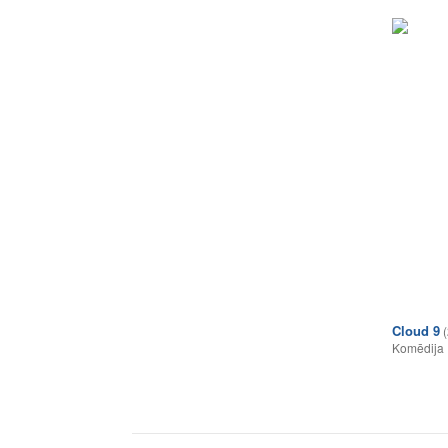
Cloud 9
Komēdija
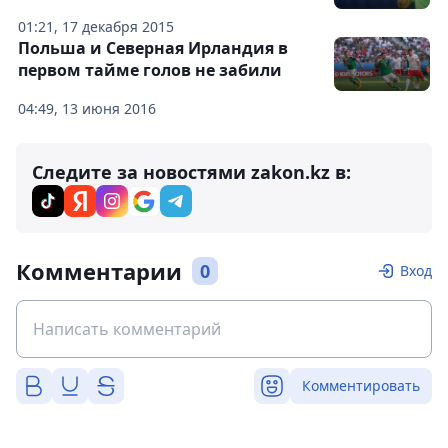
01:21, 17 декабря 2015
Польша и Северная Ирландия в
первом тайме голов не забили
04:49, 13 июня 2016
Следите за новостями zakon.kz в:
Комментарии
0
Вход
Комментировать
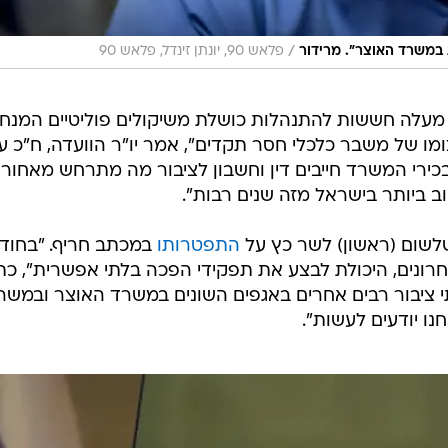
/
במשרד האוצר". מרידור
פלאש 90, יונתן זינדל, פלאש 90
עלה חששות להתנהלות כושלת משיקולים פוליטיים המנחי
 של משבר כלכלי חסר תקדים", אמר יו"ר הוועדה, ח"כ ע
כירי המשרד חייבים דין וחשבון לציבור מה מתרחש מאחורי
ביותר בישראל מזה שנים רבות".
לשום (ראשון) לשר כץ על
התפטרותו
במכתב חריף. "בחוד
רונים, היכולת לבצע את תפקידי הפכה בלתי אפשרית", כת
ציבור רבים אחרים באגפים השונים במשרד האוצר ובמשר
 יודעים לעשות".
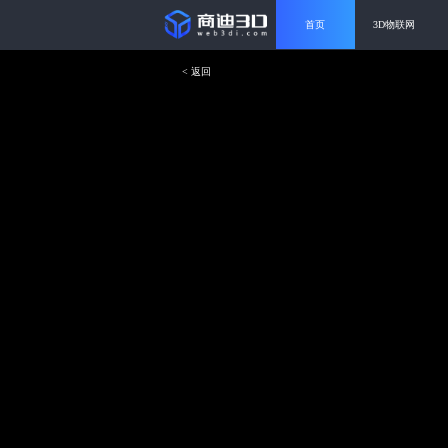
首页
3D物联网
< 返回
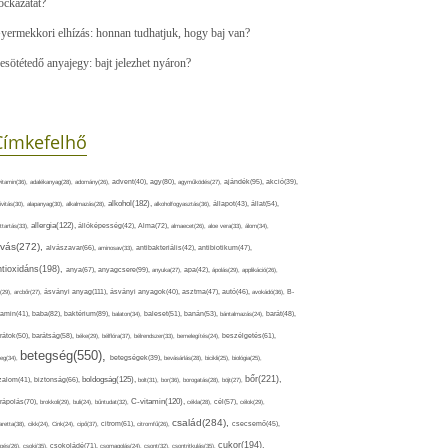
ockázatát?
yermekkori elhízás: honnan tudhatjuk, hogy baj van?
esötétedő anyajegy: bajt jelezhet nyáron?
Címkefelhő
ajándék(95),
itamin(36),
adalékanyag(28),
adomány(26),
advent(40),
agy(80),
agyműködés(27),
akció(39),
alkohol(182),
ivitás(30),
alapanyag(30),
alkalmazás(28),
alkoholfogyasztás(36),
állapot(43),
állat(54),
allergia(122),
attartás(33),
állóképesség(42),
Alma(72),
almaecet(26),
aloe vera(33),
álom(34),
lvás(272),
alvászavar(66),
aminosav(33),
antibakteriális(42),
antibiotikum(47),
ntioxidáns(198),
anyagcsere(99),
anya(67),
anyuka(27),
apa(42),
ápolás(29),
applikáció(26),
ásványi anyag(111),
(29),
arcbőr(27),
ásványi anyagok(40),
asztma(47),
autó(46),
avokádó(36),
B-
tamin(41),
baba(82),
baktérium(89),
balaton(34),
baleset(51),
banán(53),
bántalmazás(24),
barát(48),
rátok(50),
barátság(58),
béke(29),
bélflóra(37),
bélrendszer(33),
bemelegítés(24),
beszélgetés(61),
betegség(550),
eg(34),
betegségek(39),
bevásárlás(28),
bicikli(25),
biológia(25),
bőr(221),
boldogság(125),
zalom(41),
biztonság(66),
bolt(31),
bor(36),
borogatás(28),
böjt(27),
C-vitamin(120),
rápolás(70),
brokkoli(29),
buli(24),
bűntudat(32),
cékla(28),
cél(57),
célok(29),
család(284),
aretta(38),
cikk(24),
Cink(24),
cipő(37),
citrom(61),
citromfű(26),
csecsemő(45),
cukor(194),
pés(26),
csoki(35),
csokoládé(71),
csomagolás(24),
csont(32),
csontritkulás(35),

* * *

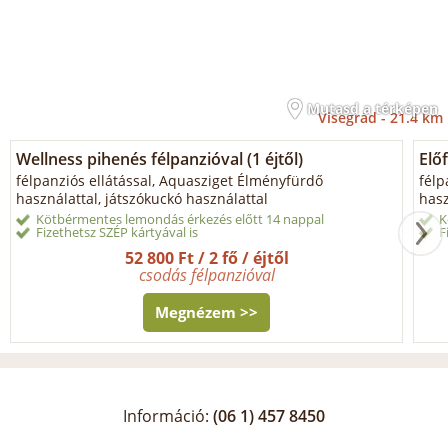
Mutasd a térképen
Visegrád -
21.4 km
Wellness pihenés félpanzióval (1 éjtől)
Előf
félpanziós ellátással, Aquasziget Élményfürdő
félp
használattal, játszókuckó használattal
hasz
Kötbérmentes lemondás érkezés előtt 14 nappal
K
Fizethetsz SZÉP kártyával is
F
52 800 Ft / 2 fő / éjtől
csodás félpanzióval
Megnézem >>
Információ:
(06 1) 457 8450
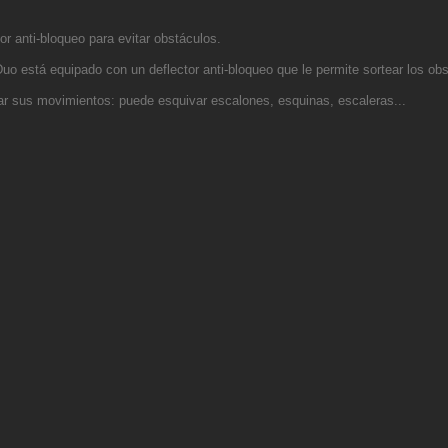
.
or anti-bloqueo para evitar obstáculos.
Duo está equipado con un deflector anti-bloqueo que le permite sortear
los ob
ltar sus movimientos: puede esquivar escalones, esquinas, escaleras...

* * *

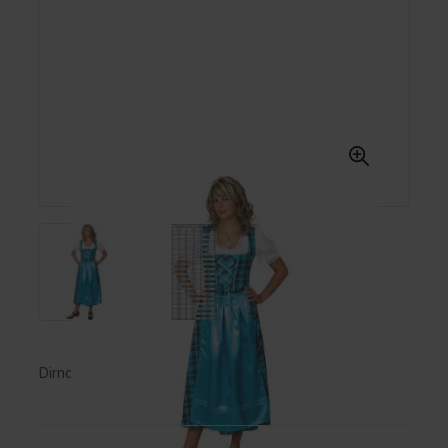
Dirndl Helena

**EXERCISE DETAILS**:
Only lines with the word "bloqueo" belong in the answer; copy each of them from the material above.

**SOLUTION FOR THIS PROBLEM**:
or anti-bloqueo para evitar obstáculos.
Duo está equipado con un deflector anti-bloqueo que le permite sortear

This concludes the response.